Dans le cadre de mes études à l’Université de Liège, je viens de réaliser un mémoire sur le rexisme verviétois d’avant-guerre. Rex-Verviers est remarquable par ses succès, ses crises et ses figures. |
Il est malheureusement impossible de retracer dans ce bref article l’ensemble de son histoire. Je tâcherai donc de me concentrer sur une période précise de l’histoire de ce mouvement. Lors du premier scrutin de leur histoire, aux élections législatives du 24 mai 1936, les rexistes remportent un succès fracassant, et tout particulièrement dans l’arrondissement de Verviers. Alors que Rex obtient 11,49 % des voix au niveau national, dans l’arrondissement de Verviers, le parti récolte 22,29 % des voix. Seuls les arrondissements luxembourgeois de Neufchâteau et d’Arlon-Marche-Bastogne, terres de Degrelle, font mieux. Dans la quasi-totalité des cantons de l’arrondissement, les rexistes deviennent le deuxième parti, derrière les catholiques ou les socialistes. Ces résultats permettent au parti de faire élire deux députés (Henri Horward et René Wintgens) et un sénateur (Jean Lekeux).
Quelles sont les causes de cet impressionnant succès ?

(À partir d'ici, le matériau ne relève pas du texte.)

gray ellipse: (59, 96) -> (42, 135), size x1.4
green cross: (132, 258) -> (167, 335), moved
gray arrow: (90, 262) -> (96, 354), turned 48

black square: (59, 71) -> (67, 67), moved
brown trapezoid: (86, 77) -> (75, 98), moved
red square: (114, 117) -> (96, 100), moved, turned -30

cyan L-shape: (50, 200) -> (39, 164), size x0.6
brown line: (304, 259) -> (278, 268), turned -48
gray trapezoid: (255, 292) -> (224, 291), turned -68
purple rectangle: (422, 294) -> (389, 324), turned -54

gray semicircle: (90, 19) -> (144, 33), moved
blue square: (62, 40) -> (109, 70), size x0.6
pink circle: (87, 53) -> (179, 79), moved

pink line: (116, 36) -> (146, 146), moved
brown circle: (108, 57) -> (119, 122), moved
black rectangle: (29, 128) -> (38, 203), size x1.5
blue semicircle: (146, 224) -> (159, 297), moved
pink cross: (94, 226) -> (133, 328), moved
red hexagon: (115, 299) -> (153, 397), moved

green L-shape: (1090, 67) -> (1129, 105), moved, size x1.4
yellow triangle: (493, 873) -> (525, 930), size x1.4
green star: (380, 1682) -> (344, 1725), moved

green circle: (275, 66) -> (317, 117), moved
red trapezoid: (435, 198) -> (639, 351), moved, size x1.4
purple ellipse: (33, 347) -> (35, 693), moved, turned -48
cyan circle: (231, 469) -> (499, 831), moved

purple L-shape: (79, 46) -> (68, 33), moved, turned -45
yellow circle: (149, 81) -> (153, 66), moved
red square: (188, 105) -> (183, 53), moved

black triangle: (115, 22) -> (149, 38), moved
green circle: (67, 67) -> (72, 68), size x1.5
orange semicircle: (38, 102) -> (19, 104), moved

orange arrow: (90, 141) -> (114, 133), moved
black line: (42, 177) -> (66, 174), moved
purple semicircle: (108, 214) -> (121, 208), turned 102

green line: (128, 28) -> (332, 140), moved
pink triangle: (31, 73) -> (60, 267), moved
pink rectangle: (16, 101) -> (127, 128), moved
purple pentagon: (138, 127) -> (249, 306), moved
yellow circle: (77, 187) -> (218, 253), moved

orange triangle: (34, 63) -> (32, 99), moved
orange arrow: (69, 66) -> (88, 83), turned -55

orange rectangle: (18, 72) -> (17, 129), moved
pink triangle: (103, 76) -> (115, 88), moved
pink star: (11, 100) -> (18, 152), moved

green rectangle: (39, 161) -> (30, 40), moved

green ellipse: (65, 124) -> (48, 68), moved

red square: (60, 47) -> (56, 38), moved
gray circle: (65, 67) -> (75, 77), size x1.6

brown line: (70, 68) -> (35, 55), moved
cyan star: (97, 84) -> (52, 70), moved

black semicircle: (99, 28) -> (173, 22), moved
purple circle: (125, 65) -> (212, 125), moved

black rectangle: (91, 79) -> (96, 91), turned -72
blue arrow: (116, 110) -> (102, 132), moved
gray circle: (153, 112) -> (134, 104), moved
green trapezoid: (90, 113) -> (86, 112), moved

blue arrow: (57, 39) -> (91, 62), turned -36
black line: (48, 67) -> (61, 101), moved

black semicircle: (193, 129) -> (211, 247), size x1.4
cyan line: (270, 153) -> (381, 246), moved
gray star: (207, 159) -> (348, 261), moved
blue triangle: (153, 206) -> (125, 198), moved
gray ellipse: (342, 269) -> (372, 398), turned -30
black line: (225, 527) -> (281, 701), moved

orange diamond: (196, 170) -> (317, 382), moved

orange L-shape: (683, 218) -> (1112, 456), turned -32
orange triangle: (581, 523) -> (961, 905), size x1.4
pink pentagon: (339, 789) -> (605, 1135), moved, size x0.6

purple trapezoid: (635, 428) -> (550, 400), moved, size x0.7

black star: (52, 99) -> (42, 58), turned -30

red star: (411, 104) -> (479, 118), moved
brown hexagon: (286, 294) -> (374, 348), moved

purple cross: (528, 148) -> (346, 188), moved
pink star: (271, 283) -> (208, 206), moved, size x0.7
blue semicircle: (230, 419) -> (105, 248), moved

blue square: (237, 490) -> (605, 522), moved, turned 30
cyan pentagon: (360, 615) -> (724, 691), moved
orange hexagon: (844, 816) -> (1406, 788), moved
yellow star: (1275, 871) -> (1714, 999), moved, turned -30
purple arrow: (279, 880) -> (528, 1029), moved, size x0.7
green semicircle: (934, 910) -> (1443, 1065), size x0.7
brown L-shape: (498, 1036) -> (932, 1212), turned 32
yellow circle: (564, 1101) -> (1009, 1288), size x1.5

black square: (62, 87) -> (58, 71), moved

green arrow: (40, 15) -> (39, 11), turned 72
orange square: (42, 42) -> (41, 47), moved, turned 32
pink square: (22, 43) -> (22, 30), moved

La première de celles-ci est sans conteste le soutien catholique dont les rexistes ont pu bénéficier. Jusqu’à la rupture avec le parti catholique, mi-février 1936, Rex-Verviers avait pu bénéficier des infrastructures de l’Association Catholique pour tenir ses permanences, organiser la distribution de sa presse et donner des conférences. Le Courrier du Soir, organe du parti catholique, avait également, dès 1933, soutenu les rexistes en faisant la promotion des meetings et autres activités rexistes et lancé des appels « à tous les bons catholiques » pour qu’ils se rendent aux conférences tenues par Degrelle et ses sympathisants verviétois. Ce soutien s’explique notamment par le fait que le premier noyau des rexistes est issu de la Jeune Garde Catholique de Verviers. Jusqu’en 1936, il était parfaitement compatible d’être rexiste et membre du parti catholique. De nombreux cadres de la J.G.C. tels qu’Albert Zegels, Henri Horward ou Joseph Noll rejoindront par la suite les rangs de Rex-Verviers.
Initialement constitué comme un mouvement de jeunes, à Verviers, Rex est toutefois parvenu à attirer sur ses listes de grandes figures issues du monde catholique telles que le Docteur Charles Hénault, Jean Lekeux, qui attirent un électorat catholique et bénéficient de leur statut d’ancien combattant.
Docteur Charles Hénault En outre, lors de la campagne électorale, en plus de disposer du Pays Réel, organe national du mouvement, les rexistes verviétois parviennent à publier un hebdomadaire de campagne à leur nom : Rex-Verviers.
Mais la principale raison de ce succès à Verviers doit probablement être due au dynamisme et à l’activité débordante que les rexistes vont déployer dans l’arrondissement. En effet, plus de 30 meetings rexistes seront tenus dans l’arrondissement, à partir de 1935. Le ton nouveau, le culot, la volonté de dépoussiérer le monde catholique, la dénonciation de scandales financiers et le pouvoir d’attraction de Degrelle sont autant d’éléments qui ont pu entrainer un enthousiasme parmi la population.
Pour illustrer ce ton nouveau et la violence avec laquelle la campagne électorale fut menée, citons cet exemple :
Dans ses colonnes, Rex-Verviers répondra aux feuilles de propagandes catholiques et socialistes qui lui sont opposées : « Rex vaincra, Judex crèvera et anti-Rex s’en ira terminer sa carrière dans l’endroit même où il puisait ses matières ».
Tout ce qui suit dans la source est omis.